While AI adoption is accelerating rapidly, regulations and policies will undoubtedly play a critical role in how the technology is implemented in the future. Currently, most legislative bodies are in a learning phase in which they are trying to understand the technology and its potential threats. For example, the U.S. Copyright Office is conducting a study on copyright issues that have arisen from generative AI being trained on licensed and copyrighted information and images. Similarly, U.S. regulators are exploring how generative AI could impact various industries and consumers more broadly. On Sept. 22, the Federal Trade Commission hosted a virtual roundtable to address copyright concerns and other issues with various authors, artists and other participants.
While some laws that cover AI have been put into place, most of them are generalized and don’t touch on AI’s specific capabilities or the content it can produce.
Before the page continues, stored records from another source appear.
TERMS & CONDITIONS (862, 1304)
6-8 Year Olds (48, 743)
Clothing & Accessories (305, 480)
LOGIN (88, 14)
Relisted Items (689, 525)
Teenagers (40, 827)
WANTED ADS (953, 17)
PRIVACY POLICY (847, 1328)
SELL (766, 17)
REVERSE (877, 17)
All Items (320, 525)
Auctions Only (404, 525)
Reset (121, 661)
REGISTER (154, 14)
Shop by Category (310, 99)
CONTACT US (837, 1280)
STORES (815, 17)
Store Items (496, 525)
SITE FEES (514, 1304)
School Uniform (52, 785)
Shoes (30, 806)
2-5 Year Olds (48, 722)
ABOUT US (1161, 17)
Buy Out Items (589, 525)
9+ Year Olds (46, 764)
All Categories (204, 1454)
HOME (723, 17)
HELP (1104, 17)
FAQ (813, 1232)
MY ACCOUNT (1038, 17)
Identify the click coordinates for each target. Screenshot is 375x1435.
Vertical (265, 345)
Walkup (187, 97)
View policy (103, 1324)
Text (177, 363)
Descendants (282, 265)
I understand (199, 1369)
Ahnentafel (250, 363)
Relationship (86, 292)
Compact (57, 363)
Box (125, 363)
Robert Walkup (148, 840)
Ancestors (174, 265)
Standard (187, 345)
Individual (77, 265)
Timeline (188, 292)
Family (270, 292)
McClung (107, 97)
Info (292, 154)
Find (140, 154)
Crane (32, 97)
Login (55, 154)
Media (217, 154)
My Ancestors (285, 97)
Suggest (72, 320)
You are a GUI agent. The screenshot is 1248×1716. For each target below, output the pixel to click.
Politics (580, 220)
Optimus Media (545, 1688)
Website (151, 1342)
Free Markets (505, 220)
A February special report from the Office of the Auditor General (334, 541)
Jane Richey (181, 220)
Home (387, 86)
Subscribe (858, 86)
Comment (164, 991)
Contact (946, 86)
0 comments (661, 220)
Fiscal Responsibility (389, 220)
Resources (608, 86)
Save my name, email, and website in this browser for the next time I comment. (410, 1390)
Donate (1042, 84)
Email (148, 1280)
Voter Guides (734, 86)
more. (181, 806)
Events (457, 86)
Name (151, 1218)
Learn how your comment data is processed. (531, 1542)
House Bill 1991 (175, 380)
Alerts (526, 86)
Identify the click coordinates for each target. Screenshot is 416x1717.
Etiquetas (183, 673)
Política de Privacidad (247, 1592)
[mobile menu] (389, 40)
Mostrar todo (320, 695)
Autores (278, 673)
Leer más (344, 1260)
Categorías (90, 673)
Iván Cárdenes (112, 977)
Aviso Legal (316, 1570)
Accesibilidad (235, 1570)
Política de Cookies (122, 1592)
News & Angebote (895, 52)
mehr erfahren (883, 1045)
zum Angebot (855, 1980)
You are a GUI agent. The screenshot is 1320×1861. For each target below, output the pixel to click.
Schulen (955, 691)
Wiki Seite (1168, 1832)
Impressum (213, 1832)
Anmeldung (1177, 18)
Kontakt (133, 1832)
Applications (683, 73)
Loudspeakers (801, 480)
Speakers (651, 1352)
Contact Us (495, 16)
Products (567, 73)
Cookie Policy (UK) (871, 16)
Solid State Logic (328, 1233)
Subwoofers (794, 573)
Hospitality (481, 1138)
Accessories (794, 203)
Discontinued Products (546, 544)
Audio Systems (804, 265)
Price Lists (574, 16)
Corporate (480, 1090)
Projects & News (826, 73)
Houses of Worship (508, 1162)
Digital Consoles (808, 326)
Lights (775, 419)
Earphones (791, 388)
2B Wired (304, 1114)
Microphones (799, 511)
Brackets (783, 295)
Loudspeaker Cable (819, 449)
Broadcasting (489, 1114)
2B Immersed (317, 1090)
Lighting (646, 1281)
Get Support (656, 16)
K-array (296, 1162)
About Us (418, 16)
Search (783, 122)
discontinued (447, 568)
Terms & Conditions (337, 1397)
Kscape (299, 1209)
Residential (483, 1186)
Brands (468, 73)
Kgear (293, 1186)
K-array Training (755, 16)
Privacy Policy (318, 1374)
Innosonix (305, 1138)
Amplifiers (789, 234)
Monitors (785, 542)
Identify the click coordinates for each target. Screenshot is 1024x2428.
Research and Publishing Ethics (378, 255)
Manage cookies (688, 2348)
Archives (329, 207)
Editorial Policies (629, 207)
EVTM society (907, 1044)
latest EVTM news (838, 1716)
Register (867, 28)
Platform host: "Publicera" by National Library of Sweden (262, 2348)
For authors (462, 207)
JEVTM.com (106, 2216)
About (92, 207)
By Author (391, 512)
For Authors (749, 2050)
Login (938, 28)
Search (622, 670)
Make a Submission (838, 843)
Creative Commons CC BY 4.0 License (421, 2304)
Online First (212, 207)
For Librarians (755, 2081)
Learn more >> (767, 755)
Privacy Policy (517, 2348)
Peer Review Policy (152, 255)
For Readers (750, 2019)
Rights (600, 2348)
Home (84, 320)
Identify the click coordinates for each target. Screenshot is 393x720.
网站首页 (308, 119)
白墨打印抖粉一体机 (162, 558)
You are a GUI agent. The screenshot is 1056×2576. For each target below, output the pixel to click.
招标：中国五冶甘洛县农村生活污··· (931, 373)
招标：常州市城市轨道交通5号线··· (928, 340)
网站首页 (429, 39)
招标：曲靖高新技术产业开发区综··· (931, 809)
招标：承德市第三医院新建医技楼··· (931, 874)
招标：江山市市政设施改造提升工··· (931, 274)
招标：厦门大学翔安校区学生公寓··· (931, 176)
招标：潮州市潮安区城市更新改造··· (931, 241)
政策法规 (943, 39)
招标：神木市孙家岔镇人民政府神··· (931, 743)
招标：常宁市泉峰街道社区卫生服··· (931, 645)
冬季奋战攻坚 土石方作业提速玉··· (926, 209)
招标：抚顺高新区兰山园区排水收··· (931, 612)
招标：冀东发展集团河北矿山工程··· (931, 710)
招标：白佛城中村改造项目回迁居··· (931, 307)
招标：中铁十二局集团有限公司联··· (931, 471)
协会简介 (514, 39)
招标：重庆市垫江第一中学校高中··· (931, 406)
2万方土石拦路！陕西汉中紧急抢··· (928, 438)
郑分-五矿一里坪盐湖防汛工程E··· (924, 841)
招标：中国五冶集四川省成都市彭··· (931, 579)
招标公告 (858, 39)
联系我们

Both the Center for AI and Digital Policy (CAIDP) and The White House have created frameworks for the general development of AI technology. The CAIDP has endorsed the U.S. AI Act, which aims to create a high-level framework for U.S. regulations for AI. And the White House has issued an executive order on the development and use of AI technologies that emphasizes the need for such technologies to be safe and secure — though the order does not go into further detail about what would constitute safety or security. Additionally, current laws have not kept up with AI’s rapid growth and, as a result, lack proper rigor.
DataStax’s Grygleski pointed to the need for a regulatory body to oversee data access. “This is definitely an area that still needs a lot of work, especially now that we’re dealing with these publicly owned companies that have access to all your data,” Grygleski said. “There definitely needs to be a watchdog organization and monitoring agencies, a regulatory body that governs the data access and storage. … I’m seeing efforts towards that, but it’s not quite mature.”
Regulations could very well be the main barrier going forward for marketers seeking to adopt AI technology. With uncertainty surrounding what AI tactics may be allowed in the future and general brand safety concerns, some marketers have as of yet been unwilling to make too great of an initial investment in the technology and, therefore, put themselves at the forefront of AI adoption. Instead, for now, many may opt to invest in AI applications that have proven track records and straightforward applications without delving into the murkier privacy ethics.